Jon Doe commits a crime in country A. Digital evidence pertaining to the investigation of that crime is stored on the perpetrators electronic devices, which are located in Country B. Some additional evidence is stored in servers owned by an email service provider (ESP). While the ESP is registered in Country D, its servers are physically located in Country E. In the age of digital communications and cloud computing, law enforcement agencies are called to delicately maneuver this web of jurisdictions in order to obtain necessary evidence and run effective investigations.
The 21st century’s move towards digital communications, online services, and cloud computing has complicated traditional legal cooperation in this space. The slow pace of the current MLA process for cross-border data requests has frustrated criminal investigators in many countries. Consider for example a typical process for legal assistance between the UK and the US as it currently stands. The UK Foreign Office sends a request for communications content data by a US company to the US Department of Justice Office of International Affairs (OIA). OIA works with the UK Foreign Office to ensure the request satisfies US legal standards and then works with a US Attorney to send the request to the District Court either in the D.C. area or in the jurisdiction where the evidence is held. The judge reviews the request and grants its, or sends it back to OIA for further iterations with the UK Foreign Office. If granted the request goes to the company, which sends a response to OIA, which checks the response and in turn sends the response to the UK (see graph A below).
The inability of companies to respond directly to the requesting country, even though the request has been judicially approved, significantly slows down the process. Moreover the need of the requesting Country to comply with the criminal standards in the requested State adds further frustration. As the European Commission noted in a recent “inception impact assessment” report on the issue:
“While a national request to service providers takes in general a few days at most, MLA requests to the U.S. as the main recipient take around 10 months on average and require significant resources. In such cases, the evidence transmitted is often outdated or comes too late... Through direct cooperation between authorities in EU Member States and service providers in the U.S., which is possible under U.S. law for non-content data, the latter receives more than 100,000 requests per year, compared to about 4,000 requests under the E.U.-U.S. MLA Convention”.
To this one needs to add the opacity that is the result of the storage practices of ESPs.
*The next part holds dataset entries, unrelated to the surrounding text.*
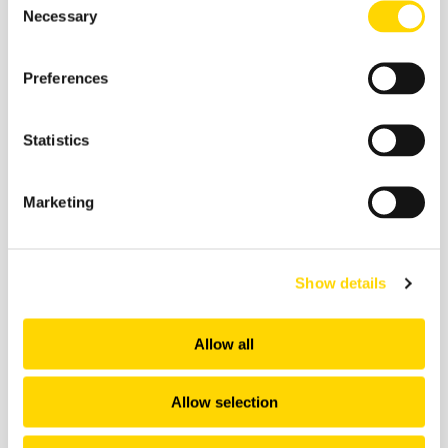
important.
Necessary
Selection
Preferences
Statistics
Related insights
Marketing
Show details
Allow all
Allow selection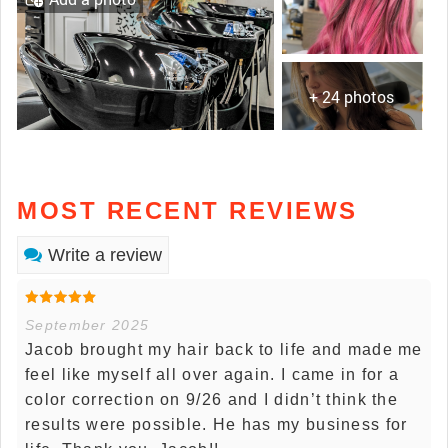
+ 24 photos
MOST RECENT REVIEWS
Write a review
September 2025
Jacob brought my hair back to life and made me
feel like myself all over again. I came in for a
color correction on 9/26 and I didn’t think the
results were possible. He has my business for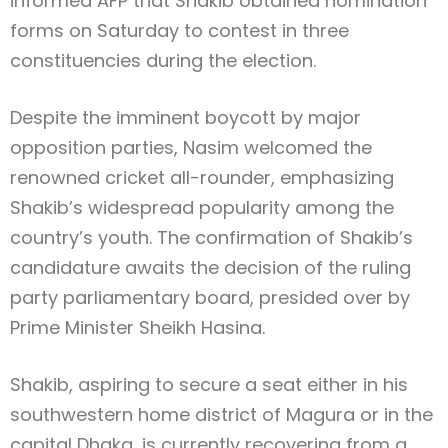
informed AFP that Shakib obtained nomination
forms on Saturday to contest in three
constituencies during the election.
Despite the imminent boycott by major
opposition parties, Nasim welcomed the
renowned cricket all-rounder, emphasizing
Shakib’s widespread popularity among the
country’s youth. The confirmation of Shakib’s
candidature awaits the decision of the ruling
party parliamentary board, presided over by
Prime Minister Sheikh Hasina.
Shakib, aspiring to secure a seat either in his
southwestern home district of Magura or in the
capital Dhaka, is currently recovering from a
The U.S. National Institute of Standards and Technology (NIST) of the U.S. Department of Commerce, identifies Cloud Computing as a “model for enabling ubiquitous, convenient, on-demand network access to a shared pool of configurable computing resources (e.g., networks, servers, storage, applications, and services) that can be rapidly provisioned and released with minimal management effort or service provider interaction”. At the heart of the model thus stands the idea that the physical storage of data may span multiple servers and thus multiple jurisdictions. The hosting company may not even be aware where a particular email is stored at a particular time. The (un)territoriality of data thus introduces a new challenge to traditional conceptualizations of jurisdiction. See in this regards the comments raised by the Group of Experts that drafted Tallinn Manual 2.0 (p.68):
“The experts noted that it sometimes may be impossible or difficult to reliably identify the State in which the digital evidence or other data subject to extraterritorial enforcement jurisdiction resides. They agreed that international law does not address this situation with clarity. Therefore no consensus could be achieved as to whether a state may exercise extraterritorial enforcement jurisdiction in such cases by taking law enforcement measures regarding that evidence or data.”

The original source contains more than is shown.